__What to work on__:
Find the lines below that contain the string "Elba", count them, and give only the number.

__Record set__:
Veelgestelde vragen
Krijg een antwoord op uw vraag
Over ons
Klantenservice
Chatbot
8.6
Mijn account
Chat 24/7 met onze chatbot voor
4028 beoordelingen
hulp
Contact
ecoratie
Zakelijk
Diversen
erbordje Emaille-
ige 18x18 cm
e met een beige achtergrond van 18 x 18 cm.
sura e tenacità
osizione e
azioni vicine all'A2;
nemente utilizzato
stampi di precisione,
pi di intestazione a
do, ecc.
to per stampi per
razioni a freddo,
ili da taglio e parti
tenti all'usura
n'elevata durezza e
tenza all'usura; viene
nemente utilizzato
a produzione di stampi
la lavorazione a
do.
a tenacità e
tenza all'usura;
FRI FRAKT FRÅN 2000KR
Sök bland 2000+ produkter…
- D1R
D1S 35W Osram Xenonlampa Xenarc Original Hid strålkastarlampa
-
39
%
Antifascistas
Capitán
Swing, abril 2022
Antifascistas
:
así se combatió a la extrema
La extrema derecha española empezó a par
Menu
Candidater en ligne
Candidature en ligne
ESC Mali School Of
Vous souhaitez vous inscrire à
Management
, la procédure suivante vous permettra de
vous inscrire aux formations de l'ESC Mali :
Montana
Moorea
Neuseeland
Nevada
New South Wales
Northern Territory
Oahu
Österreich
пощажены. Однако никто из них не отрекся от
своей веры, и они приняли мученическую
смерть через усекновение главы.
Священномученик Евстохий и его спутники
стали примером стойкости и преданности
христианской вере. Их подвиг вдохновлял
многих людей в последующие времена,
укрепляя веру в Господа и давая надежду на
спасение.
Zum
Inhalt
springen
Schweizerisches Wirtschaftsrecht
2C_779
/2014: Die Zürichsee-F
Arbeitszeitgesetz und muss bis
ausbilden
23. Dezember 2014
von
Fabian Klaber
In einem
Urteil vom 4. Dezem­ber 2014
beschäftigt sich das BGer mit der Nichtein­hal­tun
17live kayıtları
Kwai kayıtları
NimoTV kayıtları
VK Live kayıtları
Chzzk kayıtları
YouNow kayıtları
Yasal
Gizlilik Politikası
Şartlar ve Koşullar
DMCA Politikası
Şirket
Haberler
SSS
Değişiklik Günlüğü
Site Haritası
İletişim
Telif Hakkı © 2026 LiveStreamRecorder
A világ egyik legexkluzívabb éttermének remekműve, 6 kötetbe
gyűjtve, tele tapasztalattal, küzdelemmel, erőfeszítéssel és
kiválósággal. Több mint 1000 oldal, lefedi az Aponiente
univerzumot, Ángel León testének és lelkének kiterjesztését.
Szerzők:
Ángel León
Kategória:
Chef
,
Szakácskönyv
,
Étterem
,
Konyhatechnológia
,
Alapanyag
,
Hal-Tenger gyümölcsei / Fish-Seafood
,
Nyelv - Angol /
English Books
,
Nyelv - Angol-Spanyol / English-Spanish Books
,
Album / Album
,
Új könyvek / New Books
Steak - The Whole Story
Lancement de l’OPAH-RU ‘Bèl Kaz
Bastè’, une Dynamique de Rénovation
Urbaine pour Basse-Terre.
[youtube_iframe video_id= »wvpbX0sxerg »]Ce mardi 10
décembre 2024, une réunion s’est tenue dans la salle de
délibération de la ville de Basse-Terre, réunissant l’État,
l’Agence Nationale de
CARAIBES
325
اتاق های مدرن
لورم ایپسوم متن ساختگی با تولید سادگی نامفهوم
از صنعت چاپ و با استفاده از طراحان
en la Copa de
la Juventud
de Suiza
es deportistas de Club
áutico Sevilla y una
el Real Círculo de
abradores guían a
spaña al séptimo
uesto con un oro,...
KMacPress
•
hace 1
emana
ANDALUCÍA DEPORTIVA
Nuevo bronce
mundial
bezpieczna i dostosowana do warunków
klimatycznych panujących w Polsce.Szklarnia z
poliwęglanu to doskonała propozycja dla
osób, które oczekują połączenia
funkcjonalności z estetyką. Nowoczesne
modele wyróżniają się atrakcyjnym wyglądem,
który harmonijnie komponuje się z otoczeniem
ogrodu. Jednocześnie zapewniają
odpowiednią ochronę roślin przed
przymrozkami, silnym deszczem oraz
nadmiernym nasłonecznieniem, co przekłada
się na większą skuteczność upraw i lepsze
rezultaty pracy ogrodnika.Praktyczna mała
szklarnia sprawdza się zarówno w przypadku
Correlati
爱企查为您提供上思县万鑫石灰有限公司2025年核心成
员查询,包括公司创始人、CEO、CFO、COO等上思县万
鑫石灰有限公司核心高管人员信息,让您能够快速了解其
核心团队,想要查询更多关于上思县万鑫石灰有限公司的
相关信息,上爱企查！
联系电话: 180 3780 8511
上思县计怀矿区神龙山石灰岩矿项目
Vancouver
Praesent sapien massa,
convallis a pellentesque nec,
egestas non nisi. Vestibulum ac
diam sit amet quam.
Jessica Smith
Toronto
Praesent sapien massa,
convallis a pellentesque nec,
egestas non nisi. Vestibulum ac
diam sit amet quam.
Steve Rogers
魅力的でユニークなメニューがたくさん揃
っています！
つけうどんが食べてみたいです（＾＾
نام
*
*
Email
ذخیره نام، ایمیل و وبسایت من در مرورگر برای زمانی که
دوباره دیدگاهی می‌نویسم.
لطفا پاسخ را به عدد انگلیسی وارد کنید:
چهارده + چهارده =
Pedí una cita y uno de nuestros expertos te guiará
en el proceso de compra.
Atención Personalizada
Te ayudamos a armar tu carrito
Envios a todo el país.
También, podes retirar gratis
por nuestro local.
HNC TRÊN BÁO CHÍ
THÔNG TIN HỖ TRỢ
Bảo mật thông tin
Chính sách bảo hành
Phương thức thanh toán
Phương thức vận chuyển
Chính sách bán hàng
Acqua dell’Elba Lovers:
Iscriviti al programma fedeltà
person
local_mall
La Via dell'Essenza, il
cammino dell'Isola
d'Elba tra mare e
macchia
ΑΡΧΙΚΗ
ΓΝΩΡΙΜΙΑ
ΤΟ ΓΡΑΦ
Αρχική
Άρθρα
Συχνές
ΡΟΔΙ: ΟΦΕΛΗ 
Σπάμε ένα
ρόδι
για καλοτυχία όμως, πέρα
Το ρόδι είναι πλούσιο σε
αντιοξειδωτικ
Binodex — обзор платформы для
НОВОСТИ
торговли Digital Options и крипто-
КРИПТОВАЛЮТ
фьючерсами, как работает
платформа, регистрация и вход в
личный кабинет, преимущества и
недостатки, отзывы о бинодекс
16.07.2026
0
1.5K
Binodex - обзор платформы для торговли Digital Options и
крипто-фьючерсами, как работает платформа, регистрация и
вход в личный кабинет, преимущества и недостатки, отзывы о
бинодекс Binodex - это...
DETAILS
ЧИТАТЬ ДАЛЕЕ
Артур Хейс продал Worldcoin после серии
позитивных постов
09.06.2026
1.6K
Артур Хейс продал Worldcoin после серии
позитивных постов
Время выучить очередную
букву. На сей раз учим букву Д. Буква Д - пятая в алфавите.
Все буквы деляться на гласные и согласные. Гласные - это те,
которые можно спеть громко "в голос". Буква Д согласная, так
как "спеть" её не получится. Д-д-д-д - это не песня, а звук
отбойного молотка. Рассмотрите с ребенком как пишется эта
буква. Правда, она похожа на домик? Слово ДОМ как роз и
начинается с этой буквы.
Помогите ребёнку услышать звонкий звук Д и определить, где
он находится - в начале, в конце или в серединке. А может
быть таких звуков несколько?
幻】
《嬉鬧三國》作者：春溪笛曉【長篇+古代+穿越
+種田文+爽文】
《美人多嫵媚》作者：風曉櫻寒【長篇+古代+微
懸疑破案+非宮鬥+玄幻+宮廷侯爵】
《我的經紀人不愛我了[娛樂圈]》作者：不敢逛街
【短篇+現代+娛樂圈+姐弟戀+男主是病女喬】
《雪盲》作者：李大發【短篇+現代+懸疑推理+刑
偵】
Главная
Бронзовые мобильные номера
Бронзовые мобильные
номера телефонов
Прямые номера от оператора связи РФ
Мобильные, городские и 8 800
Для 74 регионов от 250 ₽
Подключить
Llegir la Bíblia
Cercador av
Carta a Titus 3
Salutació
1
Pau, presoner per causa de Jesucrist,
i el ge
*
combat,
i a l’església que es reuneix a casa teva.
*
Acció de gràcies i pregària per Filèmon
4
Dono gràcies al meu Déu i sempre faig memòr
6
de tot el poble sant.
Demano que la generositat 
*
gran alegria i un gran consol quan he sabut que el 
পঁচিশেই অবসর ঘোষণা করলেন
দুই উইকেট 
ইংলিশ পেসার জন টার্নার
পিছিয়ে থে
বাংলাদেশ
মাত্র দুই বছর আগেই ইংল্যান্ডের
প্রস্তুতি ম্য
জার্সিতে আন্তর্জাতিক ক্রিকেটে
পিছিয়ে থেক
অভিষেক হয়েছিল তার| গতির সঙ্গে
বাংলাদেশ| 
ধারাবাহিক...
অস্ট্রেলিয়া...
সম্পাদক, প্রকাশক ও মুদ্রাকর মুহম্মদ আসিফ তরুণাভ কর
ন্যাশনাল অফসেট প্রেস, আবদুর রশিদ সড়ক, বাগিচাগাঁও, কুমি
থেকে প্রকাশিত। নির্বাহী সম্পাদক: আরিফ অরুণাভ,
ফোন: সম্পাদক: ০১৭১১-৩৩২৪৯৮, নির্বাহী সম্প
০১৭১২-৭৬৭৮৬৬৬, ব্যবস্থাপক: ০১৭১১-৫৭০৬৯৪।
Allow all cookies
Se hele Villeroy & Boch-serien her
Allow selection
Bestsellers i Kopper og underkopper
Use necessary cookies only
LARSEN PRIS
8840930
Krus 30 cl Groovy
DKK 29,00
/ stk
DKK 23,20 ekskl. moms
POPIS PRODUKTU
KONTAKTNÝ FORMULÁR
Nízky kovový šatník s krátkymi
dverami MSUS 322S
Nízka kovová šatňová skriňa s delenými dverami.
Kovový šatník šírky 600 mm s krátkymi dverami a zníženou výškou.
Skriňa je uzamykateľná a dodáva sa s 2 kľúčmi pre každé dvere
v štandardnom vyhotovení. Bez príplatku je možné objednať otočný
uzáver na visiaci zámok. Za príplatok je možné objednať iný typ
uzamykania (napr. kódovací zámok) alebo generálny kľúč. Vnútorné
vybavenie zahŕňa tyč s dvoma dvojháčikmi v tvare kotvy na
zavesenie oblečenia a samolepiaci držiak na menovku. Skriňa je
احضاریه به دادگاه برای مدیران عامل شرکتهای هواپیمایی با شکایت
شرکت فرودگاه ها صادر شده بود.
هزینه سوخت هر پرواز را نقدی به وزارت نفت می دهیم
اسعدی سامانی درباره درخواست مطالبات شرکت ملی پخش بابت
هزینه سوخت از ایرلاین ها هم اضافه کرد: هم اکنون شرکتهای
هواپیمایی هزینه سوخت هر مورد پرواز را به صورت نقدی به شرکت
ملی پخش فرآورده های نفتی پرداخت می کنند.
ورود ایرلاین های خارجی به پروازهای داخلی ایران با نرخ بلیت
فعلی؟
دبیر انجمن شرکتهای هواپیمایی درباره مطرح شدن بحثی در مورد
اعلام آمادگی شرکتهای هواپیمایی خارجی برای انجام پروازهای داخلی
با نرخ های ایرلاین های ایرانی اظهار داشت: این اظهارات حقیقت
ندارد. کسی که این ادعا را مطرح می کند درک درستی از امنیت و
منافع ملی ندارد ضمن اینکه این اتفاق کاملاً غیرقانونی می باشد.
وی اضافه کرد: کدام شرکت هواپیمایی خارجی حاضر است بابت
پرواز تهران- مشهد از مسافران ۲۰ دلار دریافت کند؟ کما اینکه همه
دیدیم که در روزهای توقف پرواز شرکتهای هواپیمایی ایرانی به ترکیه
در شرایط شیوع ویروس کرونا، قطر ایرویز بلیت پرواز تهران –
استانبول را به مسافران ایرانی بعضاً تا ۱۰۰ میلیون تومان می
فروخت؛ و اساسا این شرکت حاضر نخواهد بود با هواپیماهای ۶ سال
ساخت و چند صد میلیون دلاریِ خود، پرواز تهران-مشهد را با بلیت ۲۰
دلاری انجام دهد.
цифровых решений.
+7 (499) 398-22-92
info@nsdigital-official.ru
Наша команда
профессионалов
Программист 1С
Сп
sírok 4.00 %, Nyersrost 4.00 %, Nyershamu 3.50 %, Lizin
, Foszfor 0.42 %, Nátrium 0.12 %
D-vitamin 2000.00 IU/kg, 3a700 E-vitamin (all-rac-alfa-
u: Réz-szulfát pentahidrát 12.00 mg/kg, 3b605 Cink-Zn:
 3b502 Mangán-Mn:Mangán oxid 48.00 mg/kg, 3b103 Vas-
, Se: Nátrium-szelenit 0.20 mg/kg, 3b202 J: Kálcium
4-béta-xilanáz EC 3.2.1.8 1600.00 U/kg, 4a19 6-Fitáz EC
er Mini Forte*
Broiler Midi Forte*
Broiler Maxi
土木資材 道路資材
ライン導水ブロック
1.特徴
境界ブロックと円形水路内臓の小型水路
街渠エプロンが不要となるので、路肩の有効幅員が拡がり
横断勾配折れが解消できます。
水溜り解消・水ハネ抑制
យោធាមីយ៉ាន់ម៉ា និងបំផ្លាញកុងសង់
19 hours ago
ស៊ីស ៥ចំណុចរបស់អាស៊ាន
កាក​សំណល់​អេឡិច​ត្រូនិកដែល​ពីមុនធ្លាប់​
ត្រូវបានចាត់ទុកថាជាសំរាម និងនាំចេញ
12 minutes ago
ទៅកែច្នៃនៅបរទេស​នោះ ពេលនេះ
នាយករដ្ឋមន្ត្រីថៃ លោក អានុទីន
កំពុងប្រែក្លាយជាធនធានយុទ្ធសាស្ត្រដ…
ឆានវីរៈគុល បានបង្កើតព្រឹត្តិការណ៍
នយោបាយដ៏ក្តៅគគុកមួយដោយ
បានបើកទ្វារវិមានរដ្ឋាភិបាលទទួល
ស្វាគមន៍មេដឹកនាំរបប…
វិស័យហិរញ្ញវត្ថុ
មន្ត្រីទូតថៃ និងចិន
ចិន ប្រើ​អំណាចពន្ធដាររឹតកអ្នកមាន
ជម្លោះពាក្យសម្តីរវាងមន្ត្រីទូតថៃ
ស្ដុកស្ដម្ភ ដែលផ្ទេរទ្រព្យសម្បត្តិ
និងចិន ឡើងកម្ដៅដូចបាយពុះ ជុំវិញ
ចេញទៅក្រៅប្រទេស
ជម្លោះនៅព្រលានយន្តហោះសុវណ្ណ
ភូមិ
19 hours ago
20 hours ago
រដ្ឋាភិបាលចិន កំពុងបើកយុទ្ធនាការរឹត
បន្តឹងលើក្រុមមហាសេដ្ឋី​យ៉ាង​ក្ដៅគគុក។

__Response to this task__:
2